Get organized. Band together. Get your REPS state and FED involved. They see thousands of legal gun carrying citizens with a serious beef they will take some action. They don't wan to piss off too many voters. Remember, alone you are just a disgruntled gun owner. Together you are a sorce to e reckoned with.:smt1099


----------



## Tuefelhunden (Nov 20, 2006)

Hey ImStrapped, good to see a fellow Oregonian in here. Good of you to post all that. I went through the same process in my county. Good to see at least the Sheriff's are trying to fight it. I'd like to know who is stiring the pot as well. Contacting our local reps and senators is a good suggestion but I'm afraid here in the Peoples Republic of Portland our duely elected officials believe we shouldn't have any guns in the first place so I doubt they will be very receptive. But we should try anyway. NRA, on the other hand, might find this darned interesting.


----------



## SaltyDog (Jan 1, 2009)

Tuefelhunden said:


> Hey ImStrapped, good to see a fellow Oregonian in here. Good of you to post all that. I went through the same process in my county. Good to see at least the Sheriff's are trying to fight it. I'd like to know who is stiring the pot as well. Contacting our local reps and senators is a good suggestion but I'm afraid here in the Peoples Republic of Portland our duely elected officials believe we shouldn't have any guns in the first place so I doubt they will be very receptive. But we should try anyway. NRA, on the other hand, might find this darned interesting.

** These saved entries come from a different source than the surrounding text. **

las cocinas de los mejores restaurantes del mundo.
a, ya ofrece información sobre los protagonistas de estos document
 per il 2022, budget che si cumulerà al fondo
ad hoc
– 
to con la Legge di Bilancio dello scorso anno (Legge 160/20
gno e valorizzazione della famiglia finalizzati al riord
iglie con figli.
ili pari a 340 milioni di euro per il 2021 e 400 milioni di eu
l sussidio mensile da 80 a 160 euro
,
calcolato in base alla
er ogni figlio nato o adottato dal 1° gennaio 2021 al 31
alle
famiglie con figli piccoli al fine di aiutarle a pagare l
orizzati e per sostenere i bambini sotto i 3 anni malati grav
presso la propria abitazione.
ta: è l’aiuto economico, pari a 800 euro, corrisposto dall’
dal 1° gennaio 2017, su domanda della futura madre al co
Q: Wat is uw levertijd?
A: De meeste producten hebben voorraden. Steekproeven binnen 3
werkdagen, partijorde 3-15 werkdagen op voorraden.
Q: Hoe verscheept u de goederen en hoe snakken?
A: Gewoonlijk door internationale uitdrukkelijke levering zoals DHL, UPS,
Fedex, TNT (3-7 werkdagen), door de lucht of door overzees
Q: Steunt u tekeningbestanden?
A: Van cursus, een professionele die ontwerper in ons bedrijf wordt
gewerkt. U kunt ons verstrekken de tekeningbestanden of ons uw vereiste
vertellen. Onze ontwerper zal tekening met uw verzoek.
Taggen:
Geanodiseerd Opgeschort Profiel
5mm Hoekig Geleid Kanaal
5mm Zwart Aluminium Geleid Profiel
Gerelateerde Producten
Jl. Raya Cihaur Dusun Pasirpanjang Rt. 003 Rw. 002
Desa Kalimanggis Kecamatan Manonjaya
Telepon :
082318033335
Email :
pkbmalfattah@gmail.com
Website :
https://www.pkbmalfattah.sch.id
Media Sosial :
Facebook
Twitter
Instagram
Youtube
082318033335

You bet the NRA is interested but they cannot do it all by themselves. This is the problem - if you sit back and say it will do no good and do nothing then the legislators win.

Make sure you write/call/E-mail them and let them know where you stand on this issue - they were elected to represent you (whether you voted for them or not) and they need your input to know where you stand on this issue.

The Marion County Sherrif is asking everyone to fill out a survey - this is the link http://www.co.marion.or.us/SO/Operations/concealed.htm The NRA is requesting everyone take the time to fill out the survey.
:smt023


----------



## Tuefelhunden (Nov 20, 2006)

Thanks SaltyDog. Good advice and I'll definately check out the link and survey. Not saying contacting them is bad, I just know thier opinion already is all. Doesn't mean we can't shake the tree a little bit though.


----------



## SaltyDog (Jan 1, 2009)

Tuefelhunden said:


> Thanks SaltyDog. Good advice and I'll definately check out the link and survey. Not saying contacting them is bad, I just know thier opinion already is all. Doesn't mean we can't shake the tree a little bit though.


Roger that. Yea I know when the liberals are running the office it is hard to expect any results.


----------